WORK TO BE COMPLETED:
Please copy the records below word for word, leaving out the pictures.

ENTRIES PROVIDED:
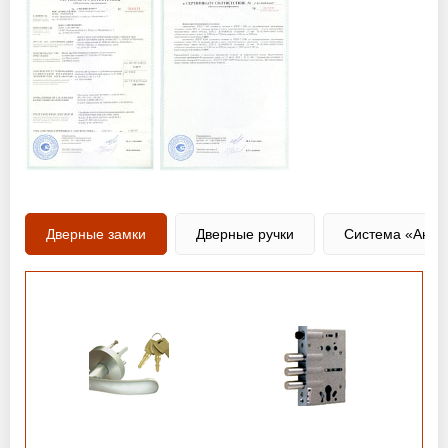
Дверные замки
Дверные ручки
Система «Анти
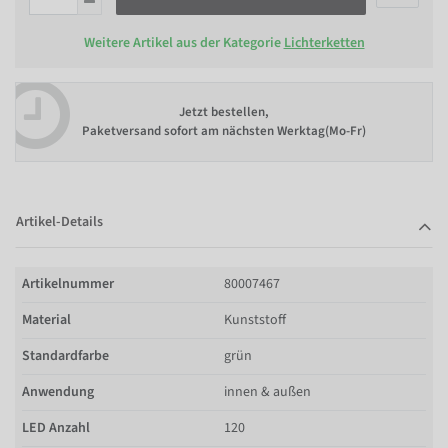
Weitere Artikel aus der Kategorie
Lichterketten
Jetzt bestellen,
Paketversand sofort am nächsten Werktag(Mo-Fr)
Artikel-Details
Artikelnummer
80007467
Material
Kunststoff
Standardfarbe
grün
Anwendung
innen & außen
LED Anzahl
120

SOLUTION TO THIS EXERCISE:
Дверные замки
Дверные ручки
Система «Анти
Weitere Artikel aus der Kategorie
Lichterketten
Jetzt bestellen,
Paketversand sofort am nächsten Werktag(Mo-Fr)
Artikel-Details
Artikelnummer
80007467
Material
Kunststoff
Standardfarbe
grün
Anwendung
innen & außen
LED Anzahl
120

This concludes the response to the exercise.